Managing Food Allergies in the Cafeteria

Food service staff members can follow these tips to reduce these risks and prevent allergic reactions in the cafeteria.

Tips for Food Service Managers and Staff

Eating in the school cafeteria is often stressful and can potentially be dangerous for students with food allergies. Hidden ingredients, cross-contact between foods, and the fear of allergens left on lunch tables are often cause for concern.

The food service staff, as part of the food allergy management team, is vital to ensuring the safety and inclusion of students with food allergies. The following are tips for food service staff members to reduce the risk of exposure to food allergens and help prevent allergic reactions in the cafeteria.

Identify the student. With parental cooperation, create standard procedures for identifying children with food allergies that do not compromise students’ privacy or confidentiality rights. For example, a recent picture of each child could be kept in a location that is not visible to other children or the public. Procedures must follow the requirements in the Family Educational Rights and Privacy Act (FERPA).

Know what to avoid and substitute. Make reasonable meal accommodations after receiving approval from a doctor or allergist through dietary orders or as stated in the child’s emergency care plan. Share menu ideas with parents of students with food allergies to identify potential allergens and improve healthy eating. Make sure to give parents adequate time to review menus before serving them to students with food allergies.

Read labels. Read all food labels and re-check with each purchase for potential food allergens. Be prepared to share food labels, recipes or ingredient lists used to prepare meals and snacks with others. Keep food labels from all foods served to children with food allergies for at least 24 hours after serving the food in case the child has a reaction.

Prepare the kitchen. Designate an allergen-safe food preparation area. Follow policies and procedures to prevent allergic reactions and cross-contact of potential food allergens during food preparation and service. Consider posting FARE’s Cross-Contact Poster Set in English and/or Spanish to remind food service staff about allergen-safety. In addition, keep current information for vendors and supplies so you can get food ingredient information. Ensure that vendors alert school staff before a product substitution is made so that the new product can be vetted for potential allergens.

Develop cleaning procedures. Encourage children, school staff and volunteers to wash hands before and after handling or consuming food. Wash all tables and chairs with soap and water or all-purpose cleaning agents before each meal period. Please note that antibacterial gels do not remove food allergens from surfaces.

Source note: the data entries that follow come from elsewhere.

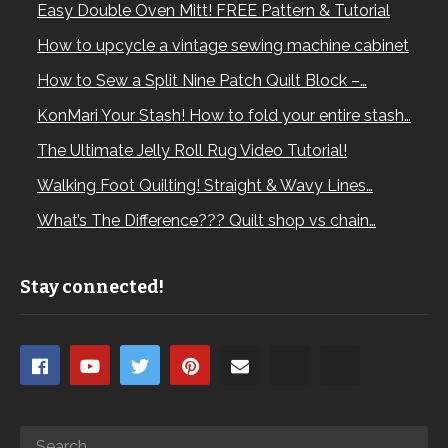
Easy Double Oven Mitt! FREE Pattern & Tutorial
How to upcycle a vintage sewing machine cabinet
How to Sew a Split Nine Patch Quilt Block –…
KonMari Your Stash! How to fold your entire stash…
The Ultimate Jelly Roll Rug Video Tutorial!
Walking Foot Quilting! Straight & Wavy Lines…
What’s The Difference??? Quilt shop vs chain…
Stay connected!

Create a safe and inclusive cafeteria environment. Consider designated allergy-friendly seating during meals (open to any child eating foods free of identified allergens). There should be additional efforts to ensure a child is not sitting alone in this seating area. Reinforce the school’s rules against bullying and discrimination and take action to address all reports of bullying of a student with a food allergy.

Prepare for and respond to emergencies. Be familiar with each student’s emergency care plan and the doctor’s statement required by USDA. Have rapid access to epinephrine auto-injectors in cases of food allergy emergency and train staff to use them. Consider posting FARE’s common symptoms of anaphylaxis poster in the cafeteria where it is visible to food service staff.

Promote parent involvement. Provide advanced copies of menus for parents to use in planning. Find ways for parents of students with food allergies to share their knowledge and experience with other parents.

*Please note: This list is non-exhaustive. It is critical for food service staff to receive comprehensive, ongoing training on the severity of food allergies and the precautions that must be taken to ensure a child’s safety.